Your objective: Check each line of the listing for the word "Blue" and report how many lines contain it, giving nothing but the number.

[Opening Information shown section]

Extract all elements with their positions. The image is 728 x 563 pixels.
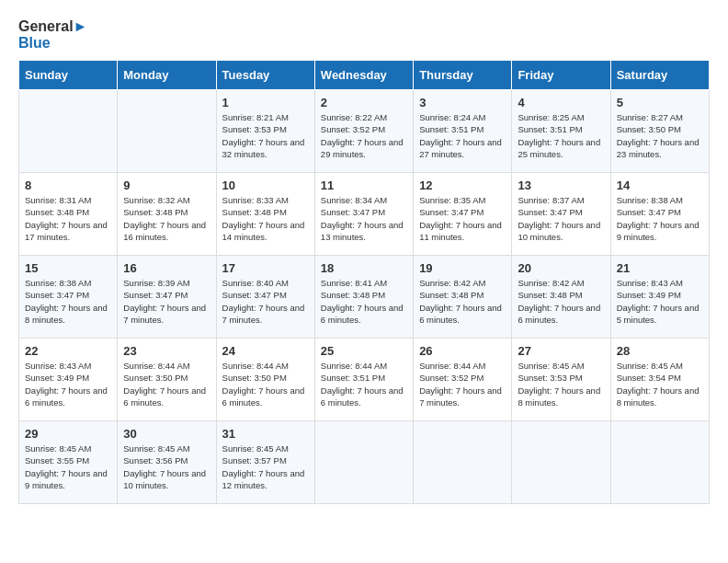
day-number: 9 [123, 178, 210, 192]
day-info: Sunrise: 8:45 AMSunset: 3:56 PMDaylight:… [123, 442, 210, 491]
logo-line1: General► [18, 18, 87, 35]
calendar-cell: 29Sunrise: 8:45 AMSunset: 3:55 PMDayligh… [19, 421, 118, 504]
day-number: 20 [518, 261, 604, 275]
calendar-cell: 25Sunrise: 8:44 AMSunset: 3:51 PMDayligh… [314, 339, 413, 421]
header-day-monday: Monday [118, 61, 216, 90]
day-number: 8 [25, 178, 111, 192]
calendar-cell: 16Sunrise: 8:39 AMSunset: 3:47 PMDayligh… [118, 256, 216, 339]
day-info: Sunrise: 8:45 AMSunset: 3:55 PMDaylight:… [25, 442, 111, 491]
calendar-cell: 12Sunrise: 8:35 AMSunset: 3:47 PMDayligh… [414, 173, 512, 256]
day-number: 27 [518, 344, 604, 358]
day-info: Sunrise: 8:37 AMSunset: 3:47 PMDaylight:… [518, 194, 604, 243]
day-info: Sunrise: 8:40 AMSunset: 3:47 PMDaylight:… [222, 277, 309, 326]
day-info: Sunrise: 8:44 AMSunset: 3:50 PMDaylight:… [222, 360, 309, 408]
calendar-cell: 27Sunrise: 8:45 AMSunset: 3:53 PMDayligh… [512, 339, 610, 421]
calendar-cell: 21Sunrise: 8:43 AMSunset: 3:49 PMDayligh… [610, 256, 709, 339]
day-info: Sunrise: 8:31 AMSunset: 3:48 PMDaylight:… [25, 194, 111, 243]
calendar-cell [118, 90, 216, 173]
calendar-week-row: 15Sunrise: 8:38 AMSunset: 3:47 PMDayligh… [19, 256, 710, 339]
day-info: Sunrise: 8:32 AMSunset: 3:48 PMDaylight:… [123, 194, 210, 243]
calendar-cell: 4Sunrise: 8:25 AMSunset: 3:51 PMDaylight… [512, 90, 610, 173]
day-info: Sunrise: 8:24 AMSunset: 3:51 PMDaylight:… [419, 111, 506, 160]
header-day-friday: Friday [512, 61, 610, 90]
day-info: Sunrise: 8:22 AMSunset: 3:52 PMDaylight:… [321, 111, 407, 160]
day-number: 12 [419, 178, 506, 192]
day-number: 16 [123, 261, 210, 275]
day-number: 18 [321, 261, 407, 275]
day-info: Sunrise: 8:44 AMSunset: 3:51 PMDaylight:… [321, 360, 407, 408]
calendar-cell: 18Sunrise: 8:41 AMSunset: 3:48 PMDayligh… [314, 256, 413, 339]
calendar-cell: 14Sunrise: 8:38 AMSunset: 3:47 PMDayligh… [610, 173, 709, 256]
calendar-cell [19, 90, 118, 173]
day-info: Sunrise: 8:44 AMSunset: 3:50 PMDaylight:… [123, 360, 210, 408]
day-number: 30 [123, 427, 210, 441]
day-info: Sunrise: 8:33 AMSunset: 3:48 PMDaylight:… [222, 194, 309, 243]
day-info: Sunrise: 8:38 AMSunset: 3:47 PMDaylight:… [25, 277, 111, 326]
day-info: Sunrise: 8:42 AMSunset: 3:48 PMDaylight:… [518, 277, 604, 326]
day-number: 19 [419, 261, 506, 275]
day-info: Sunrise: 8:38 AMSunset: 3:47 PMDaylight:… [617, 194, 703, 243]
header-day-thursday: Thursday [414, 61, 512, 90]
calendar-cell: 31Sunrise: 8:45 AMSunset: 3:57 PMDayligh… [216, 421, 314, 504]
calendar-cell: 10Sunrise: 8:33 AMSunset: 3:48 PMDayligh… [216, 173, 314, 256]
calendar-cell: 1Sunrise: 8:21 AMSunset: 3:53 PMDaylight… [216, 90, 314, 173]
day-number: 23 [123, 344, 210, 358]
day-number: 15 [25, 261, 111, 275]
day-info: Sunrise: 8:35 AMSunset: 3:47 PMDaylight:… [419, 194, 506, 243]
day-number: 13 [518, 178, 604, 192]
day-number: 11 [321, 178, 407, 192]
day-info: Sunrise: 8:43 AMSunset: 3:49 PMDaylight:… [25, 360, 111, 408]
calendar-cell [314, 421, 413, 504]
day-info: Sunrise: 8:39 AMSunset: 3:47 PMDaylight:… [123, 277, 210, 326]
calendar-table: SundayMondayTuesdayWednesdayThursdayFrid… [18, 60, 710, 504]
day-info: Sunrise: 8:43 AMSunset: 3:49 PMDaylight:… [617, 277, 703, 326]
calendar-cell [512, 421, 610, 504]
day-number: 29 [25, 427, 111, 441]
header-day-saturday: Saturday [610, 61, 709, 90]
calendar-cell [414, 421, 512, 504]
calendar-cell: 17Sunrise: 8:40 AMSunset: 3:47 PMDayligh… [216, 256, 314, 339]
logo: General► Blue [18, 18, 87, 51]
calendar-cell: 15Sunrise: 8:38 AMSunset: 3:47 PMDayligh… [19, 256, 118, 339]
calendar-cell: 19Sunrise: 8:42 AMSunset: 3:48 PMDayligh… [414, 256, 512, 339]
day-number: 2 [321, 96, 407, 109]
day-info: Sunrise: 8:44 AMSunset: 3:52 PMDaylight:… [419, 360, 506, 408]
calendar-cell: 28Sunrise: 8:45 AMSunset: 3:54 PMDayligh… [610, 339, 709, 421]
day-number: 21 [617, 261, 703, 275]
calendar-body: 1Sunrise: 8:21 AMSunset: 3:53 PMDaylight… [19, 90, 710, 504]
day-number: 25 [321, 344, 407, 358]
day-number: 10 [222, 178, 309, 192]
day-info: Sunrise: 8:42 AMSunset: 3:48 PMDaylight:… [419, 277, 506, 326]
day-number: 22 [25, 344, 111, 358]
calendar-cell: 2Sunrise: 8:22 AMSunset: 3:52 PMDaylight… [314, 90, 413, 173]
calendar-cell: 11Sunrise: 8:34 AMSunset: 3:47 PMDayligh… [314, 173, 413, 256]
calendar-cell [610, 421, 709, 504]
calendar-cell: 3Sunrise: 8:24 AMSunset: 3:51 PMDaylight… [414, 90, 512, 173]
day-number: 4 [518, 96, 604, 109]
calendar-cell: 24Sunrise: 8:44 AMSunset: 3:50 PMDayligh… [216, 339, 314, 421]
calendar-week-row: 29Sunrise: 8:45 AMSunset: 3:55 PMDayligh… [19, 421, 710, 504]
day-number: 17 [222, 261, 309, 275]
calendar-cell: 8Sunrise: 8:31 AMSunset: 3:48 PMDaylight… [19, 173, 118, 256]
header-day-tuesday: Tuesday [216, 61, 314, 90]
calendar-cell: 23Sunrise: 8:44 AMSunset: 3:50 PMDayligh… [118, 339, 216, 421]
day-info: Sunrise: 8:45 AMSunset: 3:54 PMDaylight:… [617, 360, 703, 408]
day-number: 14 [617, 178, 703, 192]
calendar-week-row: 1Sunrise: 8:21 AMSunset: 3:53 PMDaylight… [19, 90, 710, 173]
day-info: Sunrise: 8:21 AMSunset: 3:53 PMDaylight:… [222, 111, 309, 160]
calendar-cell: 30Sunrise: 8:45 AMSunset: 3:56 PMDayligh… [118, 421, 216, 504]
day-info: Sunrise: 8:41 AMSunset: 3:48 PMDaylight:… [321, 277, 407, 326]
page-header: General► Blue [18, 18, 710, 51]
day-number: 24 [222, 344, 309, 358]
logo-line2: Blue [18, 35, 87, 52]
calendar-cell: 13Sunrise: 8:37 AMSunset: 3:47 PMDayligh… [512, 173, 610, 256]
header-day-sunday: Sunday [19, 61, 118, 90]
day-info: Sunrise: 8:27 AMSunset: 3:50 PMDaylight:… [617, 111, 703, 160]
calendar-cell: 20Sunrise: 8:42 AMSunset: 3:48 PMDayligh… [512, 256, 610, 339]
calendar-header-row: SundayMondayTuesdayWednesdayThursdayFrid… [19, 61, 710, 90]
day-number: 28 [617, 344, 703, 358]
calendar-week-row: 22Sunrise: 8:43 AMSunset: 3:49 PMDayligh… [19, 339, 710, 421]
day-number: 26 [419, 344, 506, 358]
day-info: Sunrise: 8:45 AMSunset: 3:57 PMDaylight:… [222, 442, 309, 491]
logo-container: General► Blue [18, 18, 87, 51]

[Closing Information shown section]

Output for this task: 4